THE TASK ->
Ignore the pictures in the data below and set down exactly the lines from its first line through the line containing "Understanding of how to use data to".

AVAILABLE RECORDS ->
____

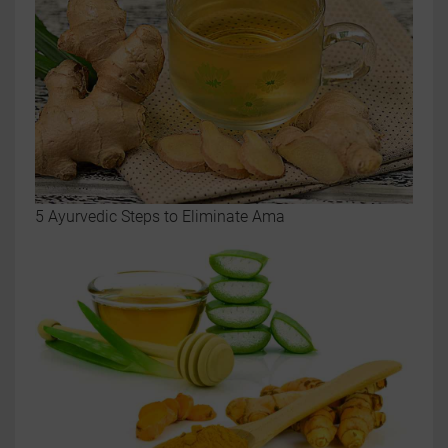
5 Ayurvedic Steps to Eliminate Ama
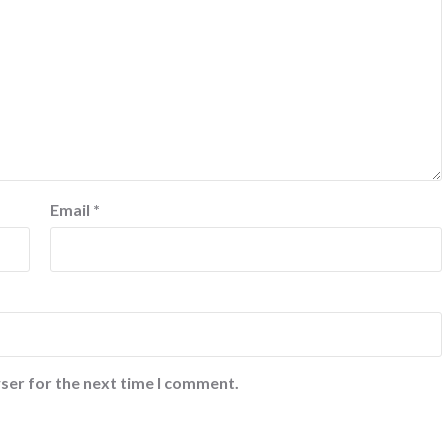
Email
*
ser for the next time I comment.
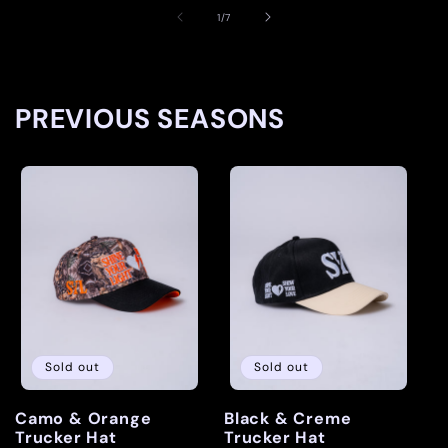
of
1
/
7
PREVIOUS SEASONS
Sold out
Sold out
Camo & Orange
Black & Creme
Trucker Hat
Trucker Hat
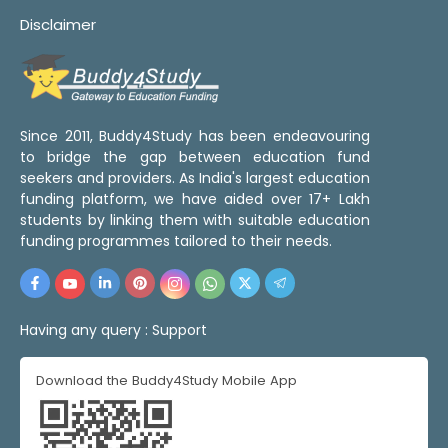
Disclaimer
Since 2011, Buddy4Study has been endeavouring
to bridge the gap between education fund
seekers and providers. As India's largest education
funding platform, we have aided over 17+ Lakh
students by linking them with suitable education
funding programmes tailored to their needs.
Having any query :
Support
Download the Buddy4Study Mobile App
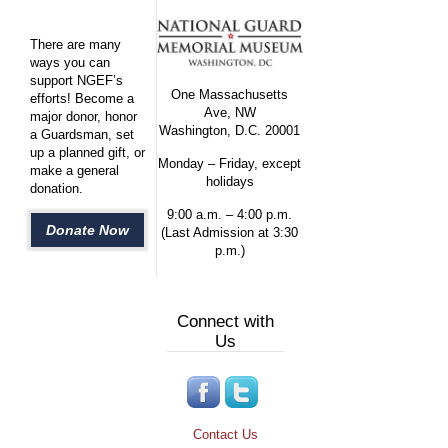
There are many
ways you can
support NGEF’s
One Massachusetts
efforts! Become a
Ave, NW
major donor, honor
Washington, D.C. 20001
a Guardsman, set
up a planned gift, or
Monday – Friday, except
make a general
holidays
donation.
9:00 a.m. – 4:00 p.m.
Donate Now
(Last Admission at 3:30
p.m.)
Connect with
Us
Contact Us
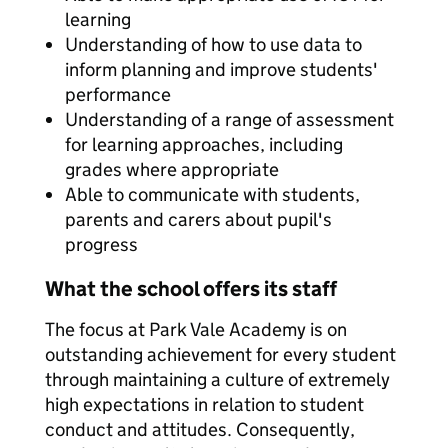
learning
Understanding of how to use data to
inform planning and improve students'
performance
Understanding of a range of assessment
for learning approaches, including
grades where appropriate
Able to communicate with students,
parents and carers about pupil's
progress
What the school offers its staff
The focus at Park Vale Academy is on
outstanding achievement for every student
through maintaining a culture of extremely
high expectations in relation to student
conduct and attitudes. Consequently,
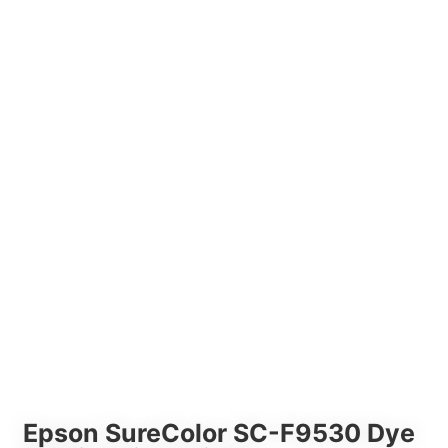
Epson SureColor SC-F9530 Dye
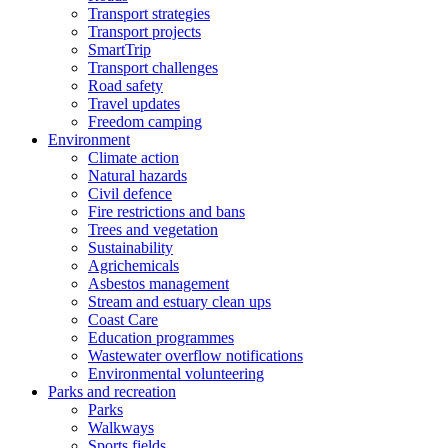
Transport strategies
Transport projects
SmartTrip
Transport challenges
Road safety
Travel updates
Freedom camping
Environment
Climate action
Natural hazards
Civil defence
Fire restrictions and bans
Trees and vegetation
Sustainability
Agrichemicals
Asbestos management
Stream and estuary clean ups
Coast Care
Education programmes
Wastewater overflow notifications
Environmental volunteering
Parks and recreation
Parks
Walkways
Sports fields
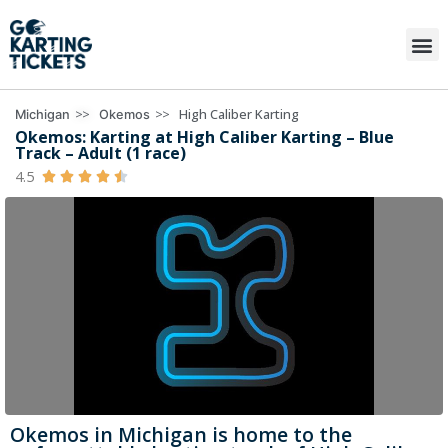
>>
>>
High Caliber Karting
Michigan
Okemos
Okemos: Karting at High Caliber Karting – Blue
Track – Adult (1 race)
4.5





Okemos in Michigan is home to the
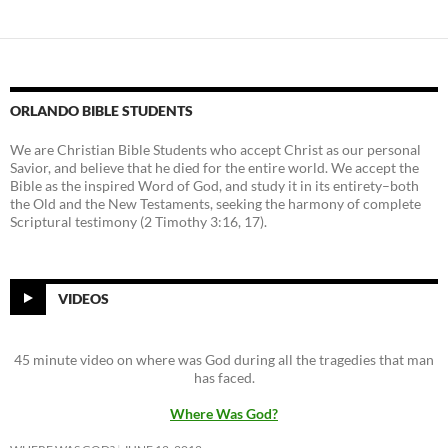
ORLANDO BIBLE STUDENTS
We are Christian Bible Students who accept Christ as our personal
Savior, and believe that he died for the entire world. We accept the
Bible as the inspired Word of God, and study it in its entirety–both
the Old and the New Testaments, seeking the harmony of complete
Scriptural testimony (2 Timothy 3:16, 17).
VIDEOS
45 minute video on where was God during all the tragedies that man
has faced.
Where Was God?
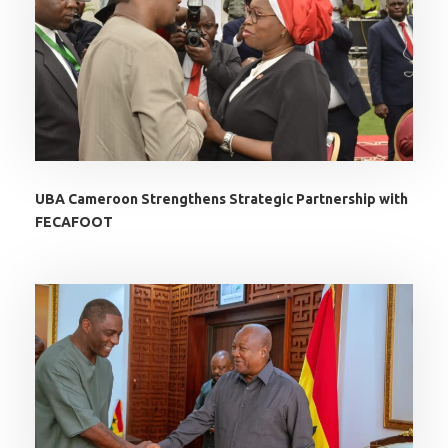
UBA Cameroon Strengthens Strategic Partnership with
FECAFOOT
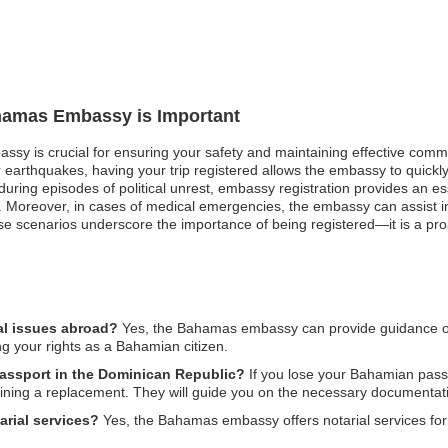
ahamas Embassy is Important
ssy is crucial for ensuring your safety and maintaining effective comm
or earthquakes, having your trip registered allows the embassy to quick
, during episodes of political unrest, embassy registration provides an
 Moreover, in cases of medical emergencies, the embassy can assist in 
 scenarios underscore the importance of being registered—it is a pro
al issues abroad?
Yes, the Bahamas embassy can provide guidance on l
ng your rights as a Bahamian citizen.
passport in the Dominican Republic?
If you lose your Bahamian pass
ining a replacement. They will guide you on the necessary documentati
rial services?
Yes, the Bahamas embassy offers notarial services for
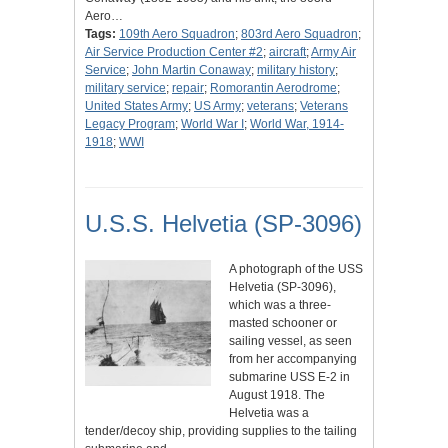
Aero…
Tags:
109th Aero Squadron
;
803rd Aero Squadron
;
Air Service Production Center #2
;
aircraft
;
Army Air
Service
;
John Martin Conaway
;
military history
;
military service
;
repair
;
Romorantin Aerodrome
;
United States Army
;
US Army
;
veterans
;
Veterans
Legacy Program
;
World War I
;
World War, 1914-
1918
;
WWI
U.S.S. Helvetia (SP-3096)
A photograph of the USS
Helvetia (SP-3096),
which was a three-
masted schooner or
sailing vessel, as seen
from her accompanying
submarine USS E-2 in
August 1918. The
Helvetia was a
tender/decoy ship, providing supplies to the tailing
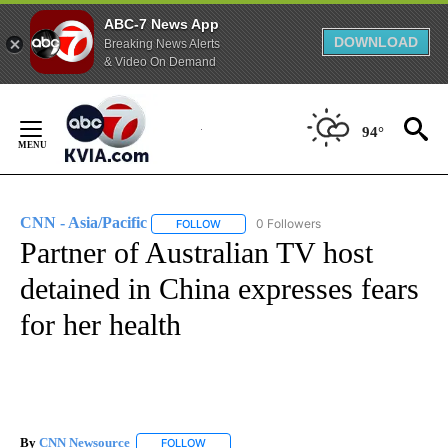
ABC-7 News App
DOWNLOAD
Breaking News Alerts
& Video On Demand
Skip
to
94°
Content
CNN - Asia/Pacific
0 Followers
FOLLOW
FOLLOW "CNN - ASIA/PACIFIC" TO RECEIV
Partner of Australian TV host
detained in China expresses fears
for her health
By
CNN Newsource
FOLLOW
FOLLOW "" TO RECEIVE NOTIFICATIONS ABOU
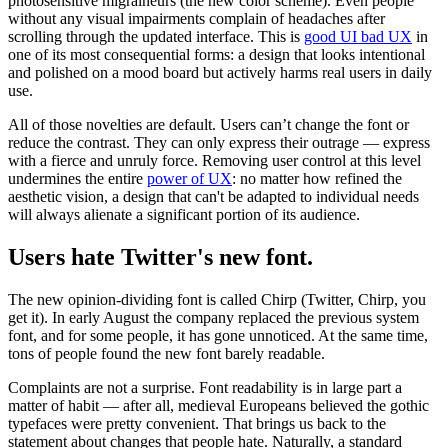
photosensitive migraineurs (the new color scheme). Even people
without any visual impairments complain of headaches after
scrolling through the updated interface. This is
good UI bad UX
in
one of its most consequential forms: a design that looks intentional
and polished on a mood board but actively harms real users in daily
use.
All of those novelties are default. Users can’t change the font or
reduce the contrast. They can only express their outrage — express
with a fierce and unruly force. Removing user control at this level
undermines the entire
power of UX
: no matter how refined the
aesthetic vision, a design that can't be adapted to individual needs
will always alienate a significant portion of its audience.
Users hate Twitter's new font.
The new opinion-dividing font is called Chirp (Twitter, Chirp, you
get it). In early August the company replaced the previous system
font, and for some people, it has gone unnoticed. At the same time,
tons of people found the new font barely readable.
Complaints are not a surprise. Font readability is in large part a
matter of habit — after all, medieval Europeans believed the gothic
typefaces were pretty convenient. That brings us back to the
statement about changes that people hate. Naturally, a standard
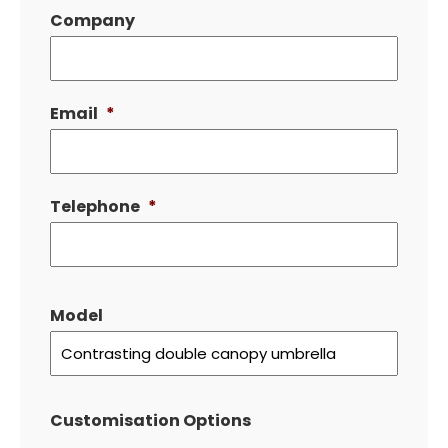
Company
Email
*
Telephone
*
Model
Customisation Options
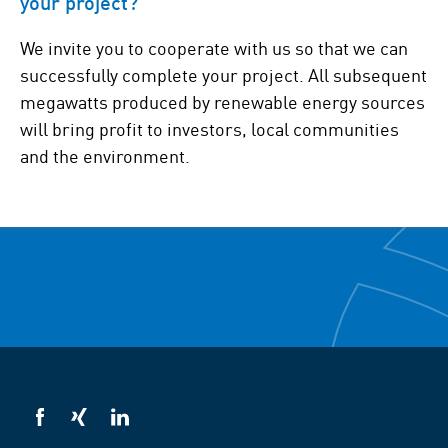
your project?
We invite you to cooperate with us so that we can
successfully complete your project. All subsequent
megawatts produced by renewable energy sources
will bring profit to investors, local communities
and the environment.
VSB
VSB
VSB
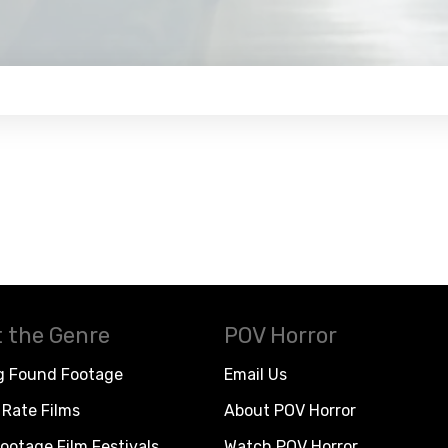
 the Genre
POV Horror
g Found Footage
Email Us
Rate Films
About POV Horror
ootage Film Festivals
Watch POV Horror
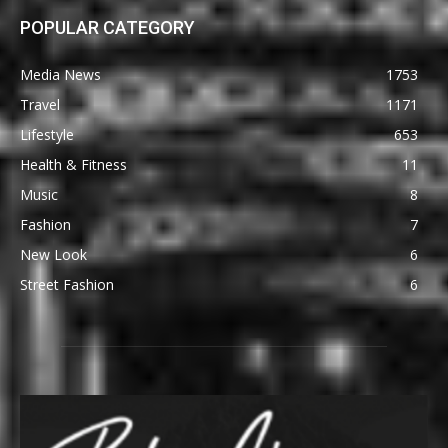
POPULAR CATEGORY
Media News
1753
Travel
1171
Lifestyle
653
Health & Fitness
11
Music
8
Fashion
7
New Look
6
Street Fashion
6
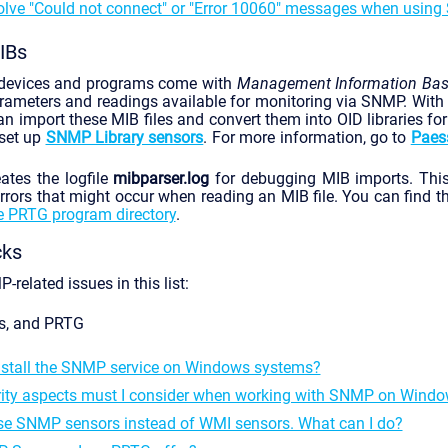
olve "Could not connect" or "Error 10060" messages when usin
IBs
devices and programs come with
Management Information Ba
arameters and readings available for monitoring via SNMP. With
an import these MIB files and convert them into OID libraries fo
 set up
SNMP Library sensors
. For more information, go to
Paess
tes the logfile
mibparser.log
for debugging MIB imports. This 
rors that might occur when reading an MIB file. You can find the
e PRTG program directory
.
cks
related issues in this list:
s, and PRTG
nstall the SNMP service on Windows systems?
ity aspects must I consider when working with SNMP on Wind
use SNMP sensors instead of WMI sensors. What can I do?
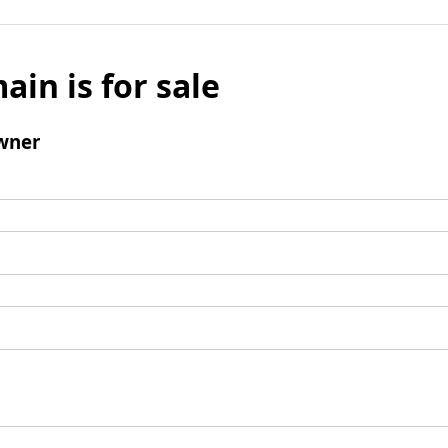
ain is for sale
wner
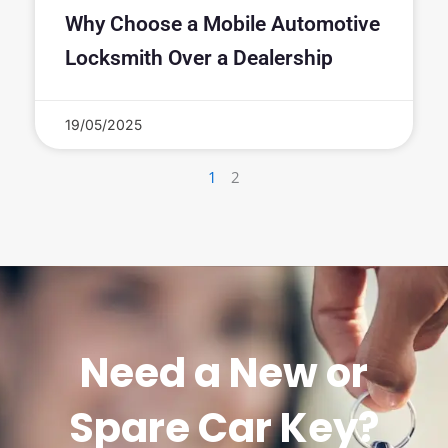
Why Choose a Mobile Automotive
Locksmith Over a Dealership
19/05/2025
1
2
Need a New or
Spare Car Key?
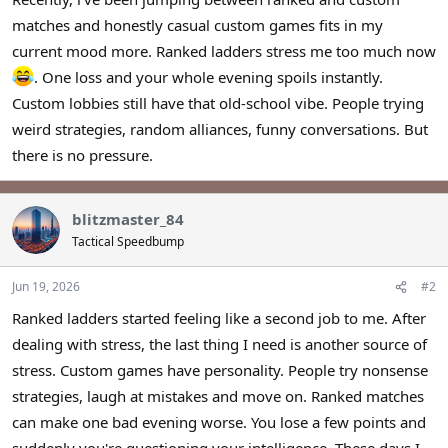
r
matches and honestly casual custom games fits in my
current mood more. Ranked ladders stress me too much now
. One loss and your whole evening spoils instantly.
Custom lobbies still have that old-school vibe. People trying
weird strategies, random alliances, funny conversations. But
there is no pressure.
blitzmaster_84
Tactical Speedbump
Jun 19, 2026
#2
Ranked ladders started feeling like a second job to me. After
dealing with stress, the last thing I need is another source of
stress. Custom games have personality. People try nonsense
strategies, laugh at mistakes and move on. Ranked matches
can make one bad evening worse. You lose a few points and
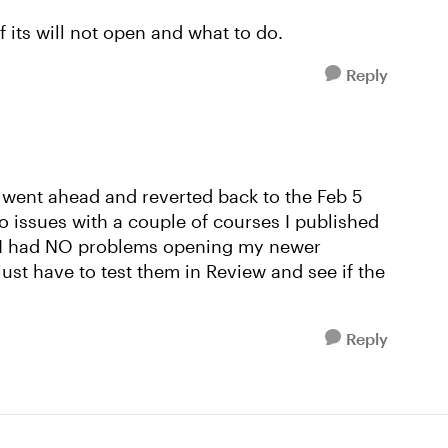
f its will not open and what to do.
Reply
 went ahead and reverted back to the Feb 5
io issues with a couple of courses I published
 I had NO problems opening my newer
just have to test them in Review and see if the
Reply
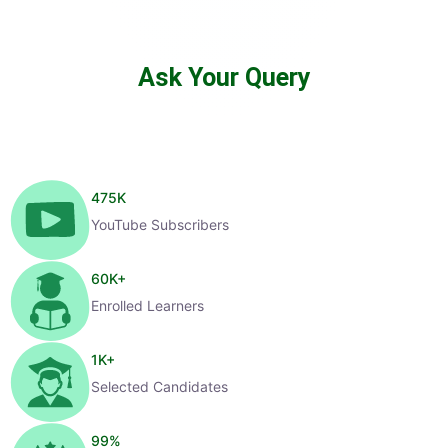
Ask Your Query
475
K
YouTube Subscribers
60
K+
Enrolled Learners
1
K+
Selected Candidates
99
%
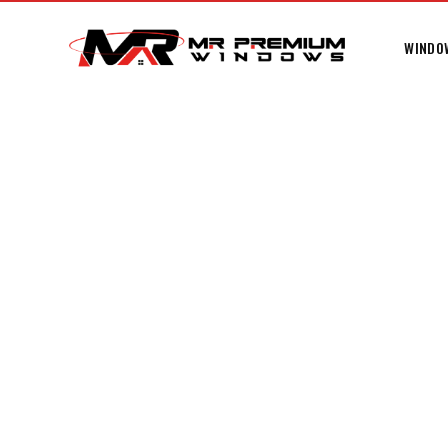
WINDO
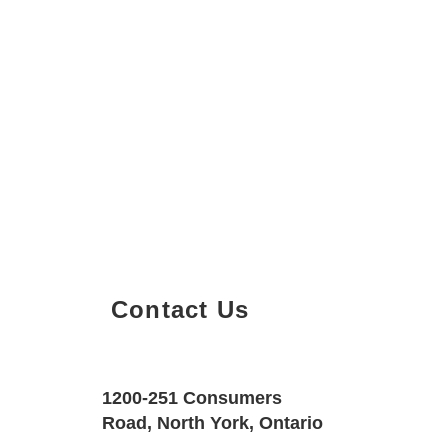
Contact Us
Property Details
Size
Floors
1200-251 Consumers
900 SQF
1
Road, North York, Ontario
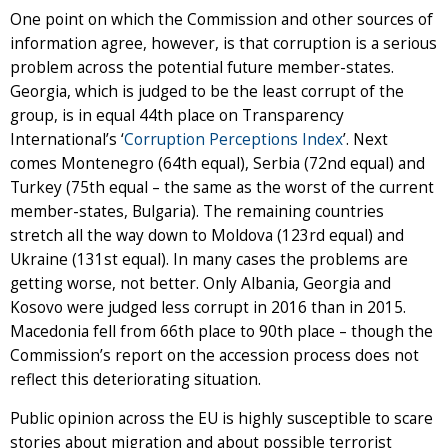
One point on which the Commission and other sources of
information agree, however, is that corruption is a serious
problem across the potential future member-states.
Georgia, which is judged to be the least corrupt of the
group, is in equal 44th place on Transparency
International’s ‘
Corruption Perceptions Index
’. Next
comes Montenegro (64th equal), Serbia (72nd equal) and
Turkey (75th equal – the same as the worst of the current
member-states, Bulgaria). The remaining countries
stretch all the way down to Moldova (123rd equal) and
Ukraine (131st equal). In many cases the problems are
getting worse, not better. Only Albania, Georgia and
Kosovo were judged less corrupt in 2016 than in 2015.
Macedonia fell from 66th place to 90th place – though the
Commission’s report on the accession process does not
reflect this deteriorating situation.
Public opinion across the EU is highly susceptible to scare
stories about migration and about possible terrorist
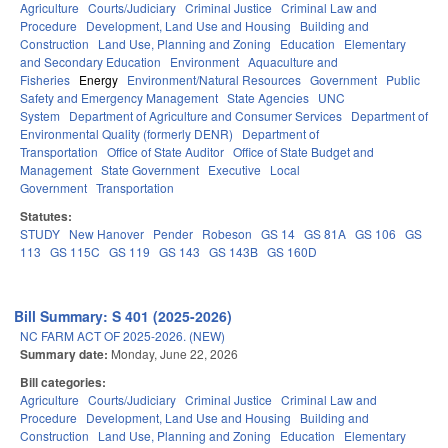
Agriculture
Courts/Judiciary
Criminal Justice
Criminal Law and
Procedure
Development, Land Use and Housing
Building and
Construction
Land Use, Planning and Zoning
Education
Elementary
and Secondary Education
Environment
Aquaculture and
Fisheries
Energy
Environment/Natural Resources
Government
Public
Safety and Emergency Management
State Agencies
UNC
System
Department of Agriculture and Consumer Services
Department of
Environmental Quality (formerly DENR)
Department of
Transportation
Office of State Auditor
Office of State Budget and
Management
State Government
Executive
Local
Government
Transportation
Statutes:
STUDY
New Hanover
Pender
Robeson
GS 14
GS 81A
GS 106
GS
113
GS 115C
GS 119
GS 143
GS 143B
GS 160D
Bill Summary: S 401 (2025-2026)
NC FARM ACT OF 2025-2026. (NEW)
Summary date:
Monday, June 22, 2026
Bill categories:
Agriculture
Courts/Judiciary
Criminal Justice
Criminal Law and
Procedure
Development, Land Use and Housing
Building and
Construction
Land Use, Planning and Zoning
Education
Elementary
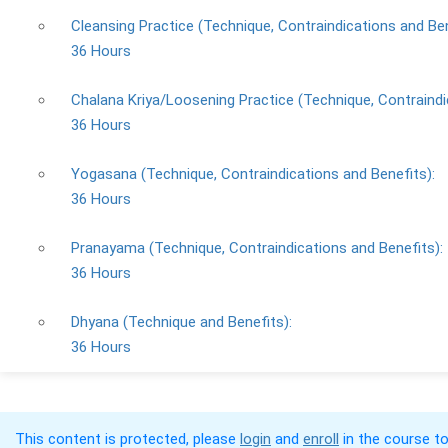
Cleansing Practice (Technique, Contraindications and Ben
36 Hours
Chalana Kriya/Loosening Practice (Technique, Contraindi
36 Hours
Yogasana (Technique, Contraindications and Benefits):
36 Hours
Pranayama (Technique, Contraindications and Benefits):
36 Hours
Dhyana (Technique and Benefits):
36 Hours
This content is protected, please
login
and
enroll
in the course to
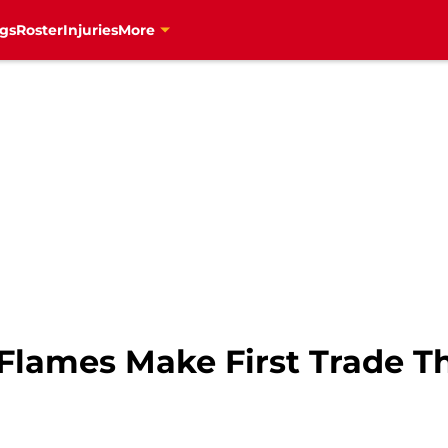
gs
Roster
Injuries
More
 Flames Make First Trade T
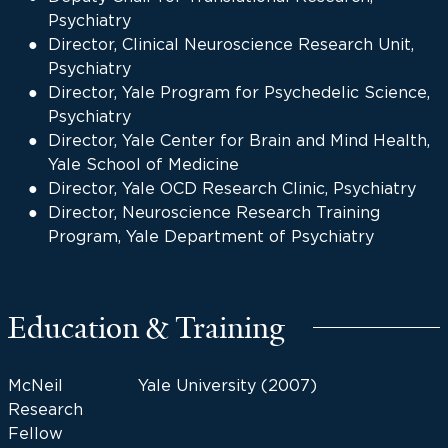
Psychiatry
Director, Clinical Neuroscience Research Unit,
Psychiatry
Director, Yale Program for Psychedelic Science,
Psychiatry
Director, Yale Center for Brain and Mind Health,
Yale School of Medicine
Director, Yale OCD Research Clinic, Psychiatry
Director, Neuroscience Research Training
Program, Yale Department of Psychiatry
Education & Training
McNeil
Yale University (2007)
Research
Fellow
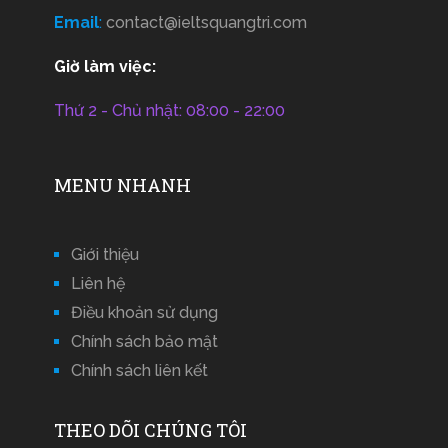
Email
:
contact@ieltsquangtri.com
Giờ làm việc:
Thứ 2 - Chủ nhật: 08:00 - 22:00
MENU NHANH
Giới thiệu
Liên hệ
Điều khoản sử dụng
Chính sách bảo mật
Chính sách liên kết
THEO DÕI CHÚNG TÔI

____

TASK RESULT ->
5 Ayurvedic Steps to Eliminate Ama
Email
*
ser for the next time I comment.
of
1
/
7
PREVIOUS SEASONS
Sold out
Sold out
Camo & Orange
Black & Creme
Trucker Hat
Trucker Hat
Disclaimer
Since 2011, Buddy4Study has been endeavouring
to bridge the gap between education fund
seekers and providers. As India's largest education
funding platform, we have aided over 17+ Lakh
students by linking them with suitable education
funding programmes tailored to their needs.
Having any query :
Support
Download the Buddy4Study Mobile App
There are many
ways you can
support NGEF’s
One Massachusetts
efforts! Become a
Ave, NW
major donor, honor
Washington, D.C. 20001
a Guardsman, set
up a planned gift, or
Monday – Friday, except
make a general
holidays
donation.
9:00 a.m. – 4:00 p.m.
Donate Now
(Last Admission at 3:30
p.m.)
Connect with
Us
Contact Us
learning
Understanding of how to use data to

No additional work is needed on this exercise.